### [Saved entries]
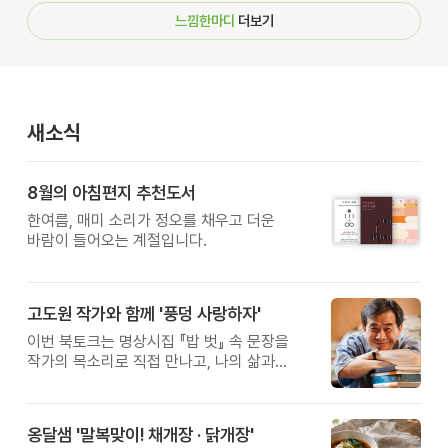
느낌한마디
더보기
새소식
8월의 아침편지 추천도서
한여름, 매미 소리가 정오를 채우고 더운
바람이 들어오는 계절입니다.
고도원 작가와 함께 '풍덩 사랑하자'
이번 북토크는 명상시집 『밥 벗』 속 문장을
작가의 목소리로 직접 만나고, 나의 삶과
관계를 잠시 돌아보는 시간입니다.
옹달샘 '말복맞이! 채개장 · 닭개장'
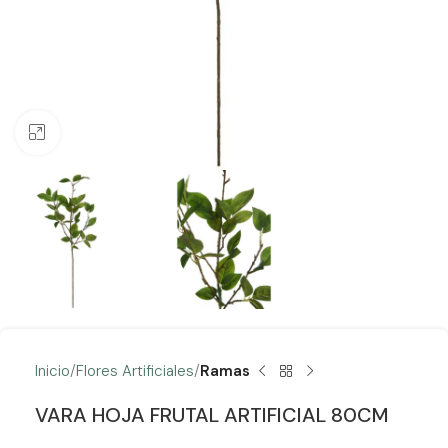
Clic para ampliar
Inicio
Flores Artificiales
Ramas
VARA HOJA FRUTAL ARTIFICIAL 80CM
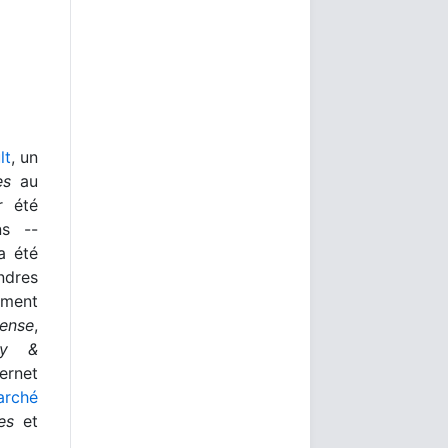
lt
, un
es
au
r été
ns --
a été
ndres
ement
Sense
,
ey &
rnet
arché
es
et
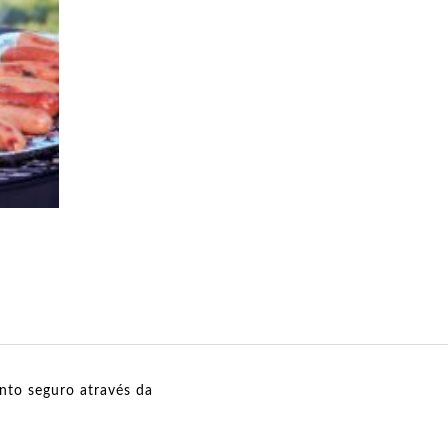
to seguro através da
n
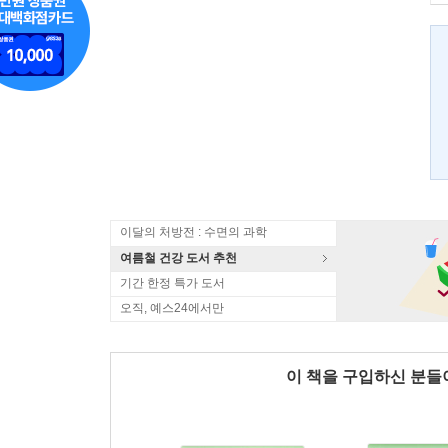
이달의 처방전 : 수면의 과학
여름철 건강 도서 추천
기간 한정 특가 도서
오직, 예스24에서만
이 책을 구입하신 분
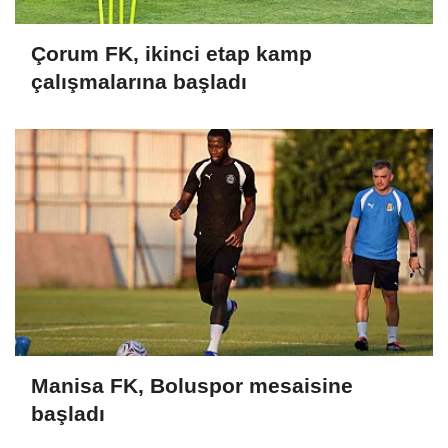
Çorum FK, ikinci etap kamp
çalışmalarına başladı
Manisa FK, Boluspor mesaisine
başladı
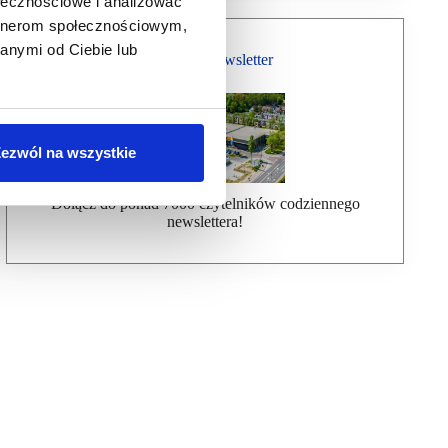
ołecznościowe i analizować
artnerom społecznościowym,
anymi od Ciebie lub
Bezpłatny Newsletter
ezwól na wszystkie
Dołącz do ponad 7000 czytelników codziennego
newslettera!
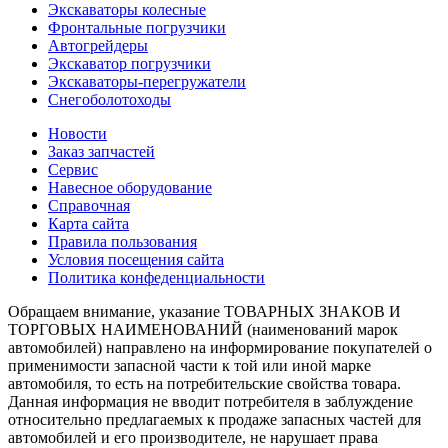
Экскаваторы колесные
Фронтальные погрузчики
Автогрейдеры
Экскаватор погрузчики
Экскаваторы-перегружатели
Снегоболотоходы
Новости
Заказ запчастей
Сервис
Навесное оборудование
Справочная
Карта сайта
Правила пользования
Условия посещения сайта
Политика конфеденциальности
Обращаем внимание, указание ТОВАРНЫХ ЗНАКОВ И
ТОРГОВЫХ НАИМЕНОВАНИЙ (наименований марок
автомобилей) направлено на информирование покупателей о
применимости запасной части к той или иной марке
автомобиля, то есть на потребительские свойства товара.
Данная информация не вводит потребителя в заблуждение
относительно предлагаемых к продаже запасных частей для
автомобилей и его производителе, не нарушает права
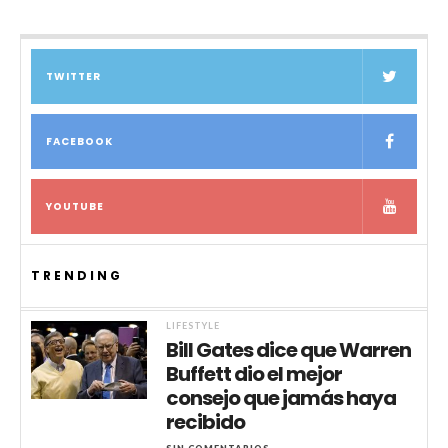
TWITTER
FACEBOOK
YOUTUBE
TRENDING
LIFESTYLE
Bill Gates dice que Warren
Buffett dio el mejor
consejo que jamás haya
recibido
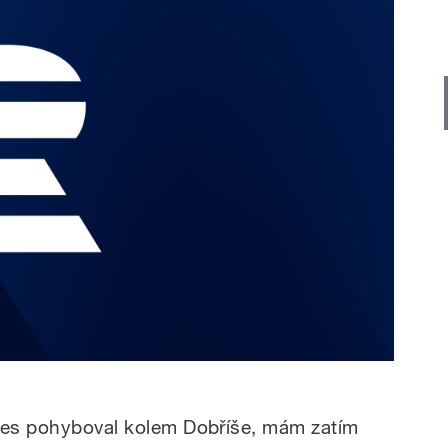
dnes pohyboval kolem Dobříše, mám zatím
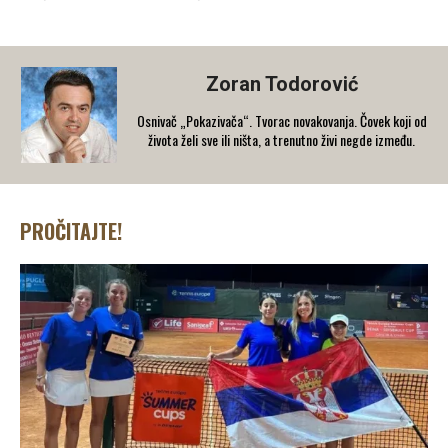
Zoran Todorović
Osnivač „Pokazivača“. Tvorac novakovanja. Čovek koji od
života želi sve ili ništa, a trenutno živi negde između.
PROČITAJTE!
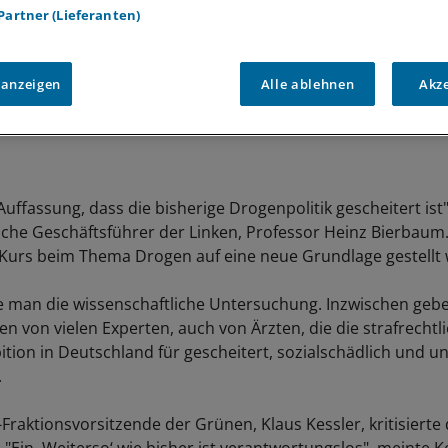
 Partner (Lieferanten)
 anzeigen
Alle ablehnen
Akz
Auffassung, dass die bisherige Drogenpolitik gescheitert ist"
che Geschäftsführer der Linken, Professor Heinz Bierbau
 Kurs beim Thema Drogen auf eine neue Grundlage gestellt
 man die wissenschaftliche Untersuchung. Inzwischen gebe
n von vielen Experten, auch von Ärzten, die die strafrechtl
tion in Deutschland für gescheitert, sozialschädlich und 
.
Fraktionsvorsitzende der Grünen, Klaus Kessler, kritisierte 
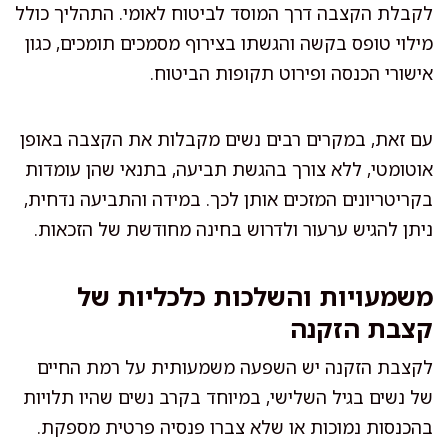
לקבלת הקצבה דרך המוסד לביטוח לאומי. התהליך כולל
מילוי טופס בקשה והגשתו בצירוף מסמכים תומכים, כגון
אישורי הכנסה ופירוט תקופות הביטוח.
עם זאת, במקרים רבים נשים מקבלות את הקצבה באופן
אוטומטי, ללא צורך בהגשת תביעה, בתנאי שהן עומדות
בקריטריונים המזכים אותן לכך. במידה והתביעה נדחית,
ניתן להגיש ערעור ולדרוש בחינה מחודשת של הזכאות.
משמעויות והשלכות כלכליות של
קצבת הזקנה
לקצבת הזקנה יש השפעה משמעותית על רמת החיים
של נשים בגיל השלישי, במיוחד בקרב נשים שהיו תלויות
בהכנסות נמוכות או שלא צברו פנסיה פרטית מספקת.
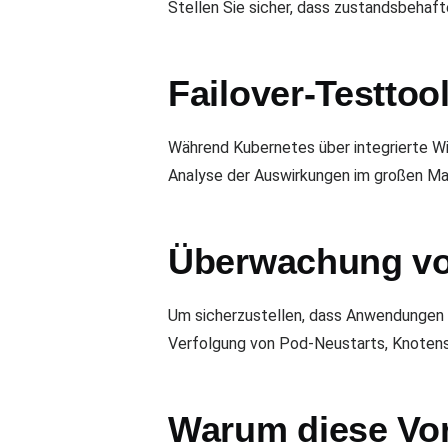
Stellen Sie sicher, dass zustandsbehaf
Failover-Testtoo
Während Kubernetes über integrierte Wi
Analyse der Auswirkungen im großen Ma
Überwachung von
Um sicherzustellen, dass Anwendungen 
Verfolgung von Pod-Neustarts, Knotens
Warum diese Vor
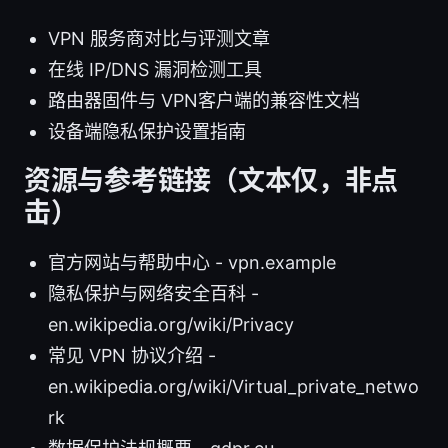
VPN 服务商对比与评测文章
在线 IP/DNS 漏洞检测工具
路由器固件与 VPN客户端的兼容性文档
设备端隐私保护设置指南
资源与参考链接（文本仅，非点
击）
官方网站与帮助中心 - vpn.example
隐私保护与网络安全百科 -
en.wikipedia.org/wiki/Privacy
常见 VPN 协议介绍 -
en.wikipedia.org/wiki/Virtual_private_netwo
rk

### [YOUR GOAL]
Above are the records; repeat them exactly, omitting every picture.

### [RESULT BELOW]
느낌한마디
더보기
새소식
8월의 아침편지 추천도서
한여름, 매미 소리가 정오를 채우고 더운
바람이 들어오는 계절입니다.
고도원 작가와 함께 '풍덩 사랑하자'
이번 북토크는 명상시집 『밥 벗』 속 문장을
작가의 목소리로 직접 만나고, 나의 삶과
관계를 잠시 돌아보는 시간입니다.
옹달샘 '말복맞이! 채개장 · 닭개장'
Clic para ampliar
Inicio
Flores Artificiales
Ramas
VARA HOJA FRUTAL ARTIFICIAL 80CM
lt
, un
es
au
r été
ns --
a été
ndres
ement
Sense
,
ey &
rnet
arché
es
et
to seguro através da
n
이달의 처방전 : 수면의 과학
여름철 건강 도서 추천
기간 한정 특가 도서
오직, 예스24에서만
이 책을 구입하신 분
Çorum FK, ikinci etap kamp
çalışmalarına başladı
Manisa FK, Boluspor mesaisine
başladı
ołecznościowe i analizować
artnerom społecznościowym,
anymi od Ciebie lub
Bezpłatny Newsletter
ezwól na wszystkie
Dołącz do ponad 7000 czytelników codziennego
newslettera!
Экскаваторы колесные
Фронтальные погрузчики
Автогрейдеры
Экскаватор погрузчики
Экскаваторы-перегружатели
Снегоболотоходы
Новости
Заказ запчастей
Сервис
Навесное оборудование
Справочная
Карта сайта
Правила пользования
Условия посещения сайта
Политика конфеденциальности
Обращаем внимание, указание ТОВАРНЫХ ЗНАКОВ И
ТОРГОВЫХ НАИМЕНОВАНИЙ (наименований марок
автомобилей) направлено на информирование покупателей о
применимости запасной части к той или иной марке
автомобиля, то есть на потребительские свойства товара.
Данная информация не вводит потребителя в заблуждение
относительно предлагаемых к продаже запасных частей для
автомобилей и его производителе, не нарушает права
TWITTER
FACEBOOK
YOUTUBE
TRENDING
LIFESTYLE
Bill Gates dice que Warren
Buffett dio el mejor
consejo que jamás haya
recibido
dnes pohyboval kolem Dobříše, mám zatím
Zoran Todorović
Osnivač „Pokazivača“. Tvorac novakovanja. Čovek koji od
života želi sve ili ništa, a trenutno živi negde između.
PROČITAJTE!
 Partner (Lieferanten)
 anzeigen
Alle ablehnen
Akz
Auffassung, dass die bisherige Drogenpolitik gescheitert ist"
che Geschäftsführer der Linken, Professor Heinz Bierbau
 Kurs beim Thema Drogen auf eine neue Grundlage gestellt
 man die wissenschaftliche Untersuchung. Inzwischen gebe
n von vielen Experten, auch von Ärzten, die die strafrechtl
tion in Deutschland für gescheitert, sozialschädlich und 
.
Fraktionsvorsitzende der Grünen, Klaus Kessler, kritisierte 
לקבלת הקצבה דרך המוסד לביטוח לאומי. התהליך כולל
מילוי טופס בקשה והגשתו בצירוף מסמכים תומכים, כגון
אישורי הכנסה ופירוט תקופות הביטוח.
עם זאת, במקרים רבים נשים מקבלות את הקצבה באופן
אוטומטי, ללא צורך בהגשת תביעה, בתנאי שהן עומדות
בקריטריונים המזכים אותן לכך. במידה והתביעה נדחית,
ניתן להגיש ערעור ולדרוש בחינה מחודשת של הזכאות.
משמעויות והשלכות כלכליות של
קצבת הזקנה
לקצבת הזקנה יש השפעה משמעותית על רמת החיים
של נשים בגיל השלישי, במיוחד בקרב נשים שהיו תלויות
בהכנסות נמוכות או שלא צברו פנסיה פרטית מספקת.
Stellen Sie sicher, dass zustandsbehaf
Failover-Testtoo
Während Kubernetes über integrierte Wi
Analyse der Auswirkungen im großen Ma
Überwachung von
Um sicherzustellen, dass Anwendungen 
Verfolgung von Pod-Neustarts, Knotens
Warum diese Vor
VPN 服务商对比与评测文章
在线 IP/DNS 漏洞检测工具
路由器固件与 VPN客户端的兼容性文档
设备端隐私保护设置指南
资源与参考链接（文本仅，非点
击）
官方网站与帮助中心 - vpn.example
隐私保护与网络安全百科 -
en.wikipedia.org/wiki/Privacy
常见 VPN 协议介绍 -
en.wikipedia.org/wiki/Virtual_private_netwo
rk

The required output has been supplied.